Behind the scenes, OpenAI is taking the JSON schema and creating what's known as a "context-free grammar" - a set of rules that defines the syntax of a given language. Just as it’s not valid in English to have a sentence with no verb, it is not valid in JSON to have double curly braces. The provided schema (and the syntax of JSON in general) creates the rules that bind the LLM's token generation to the language.
As a result, the first time you use structured outputs, there's a bit of extra latency as the model generates the rules (the rules are cached moving forward). It's a marvel of engineering, both from the API design and machine learning sides.
In practice
OpenAI has a number of interesting examples of Structured Outputs in action.
Getting the model to think step by step:
class Step(BaseModel):
explanation: str
output: str
class MathReasoning(BaseModel):
steps: list[Step]
final_answer: str
prompt = "You are a helpful math tutor. Guide the user through the solution step by step."
Extracting important data from research papers:
class ResearchPaperExtraction(BaseModel):
title: str
authors: list[str]
abstract: str
keywords: list[str]
prompt = """
You are an expert at structured data extraction.
You will be given unstructured text from a research paper and should convert it into the given structure.
"""
Moderating user content for violent or offensive messages:
class Category(str, Enum):
violence = "violence"
sexual = "sexual"
self_harm = "self_harm"
class ContentCompliance(BaseModel):
is_violating: bool
category: Optional[Category]
explanation_if_violating: Optional[str]
prompt = "Determine if the user input violates specific guidelines and explain if they do."
And dynamically generating UIs:
class UIType(str, Enum):
div = "div"
button = "button"
header = "header"
section = "section"
field = "field"
form = "form"
class Attribute(BaseModel):
name: str
value: str
class UI(BaseModel):
type: UIType
label: str
children: List["UI"]
attributes: List[Attribute]
class Response(BaseModel):
ui: UI
prompt = "You are a UI generator AI. Convert the user input into a UI."
From begging to constraining
While Structured Outputs is an incredibly cool feature, I've also been interested in what it represents more broadly about building with LLMs. We've gone from prompt engineering to JSON mode to Structured Outputs in just over a year.

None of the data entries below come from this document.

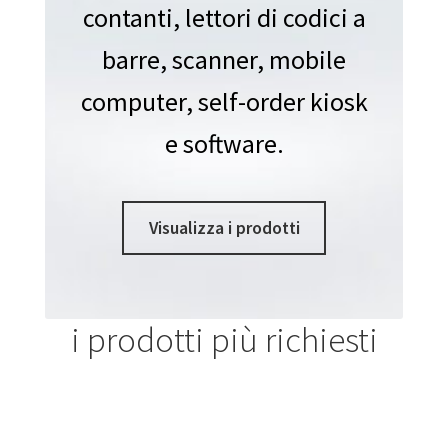
contanti, lettori di codici a
barre, scanner, mobile
computer, self-order kiosk
e software.
Visualizza i prodotti
i prodotti più richiesti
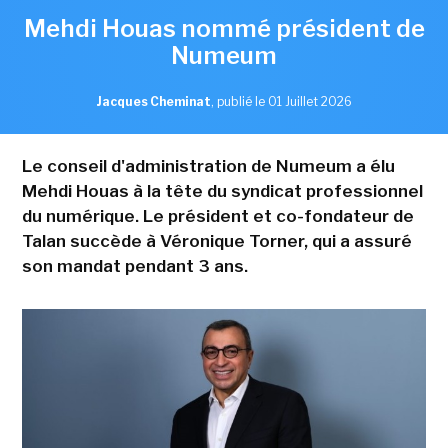
Mehdi Houas nommé président de
Numeum
Jacques Cheminat
,
publié le 01 Juillet 2026
Le conseil d'administration de Numeum a élu
Mehdi Houas à la tête du syndicat professionnel
du numérique. Le président et co-fondateur de
Talan succède à Véronique Torner, qui a assuré
son mandat pendant 3 ans.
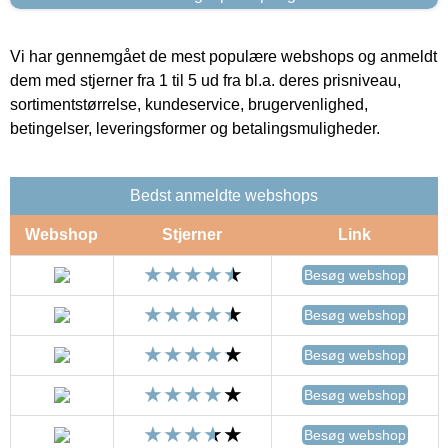
Vi har gennemgået de mest populære webshops og anmeldt
dem med stjerner fra 1 til 5 ud fra bl.a. deres prisniveau,
sortimentstørrelse, kundeservice, brugervenlighed,
betingelser, leveringsformer og betalingsmuligheder.
Bedst anmeldte webshops
Webshop
Stjerner
Link
Besøg webshop
Besøg webshop
Besøg webshop
Besøg webshop
Besøg webshop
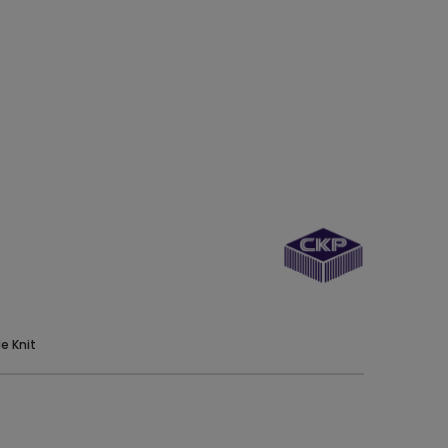
e Knit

Prompt engineering relies on carefully crafted instructions, hoping the model follows them effectively. Structural guarantees, however, build constraints directly into the system. This allows the model's "intelligence" to shine through while improving the system's robustness.
Of course, structured outputs aren't perfect. There's an initial latency penalty for processing new schemas. The model can still make mistakes within the values themselves. And it can be clunky to try to use the feature alongside function calling or predicted outputs.

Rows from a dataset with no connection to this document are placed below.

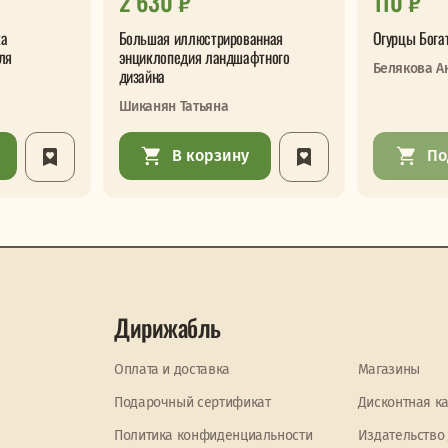
2 630 ₽
110 ₽
ка
Большая иллюстрированная
Огурцы Бога
ля
энциклопедия ландшафтного
Белякова А
дизайна
Шиканян Татьяна
В корзину
По
Дирижабль
Оплата и доставка
Магазины
Подарочный сертификат
Дисконтная к
Политика конфиденциальности
Издательство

However, it's important for developers to know about the existence of these features and how to use them effectively. Prompt engineering is a broadly useful skill with LLMs, one that I doubt will ever go away completely. Clearly, though, it can be brittle and unpredictable when trying to connect APIs together. As we can build more features like Structured Outputs, I'm hopeful that we can spend less time begging models to behave and more time building systems we can trust.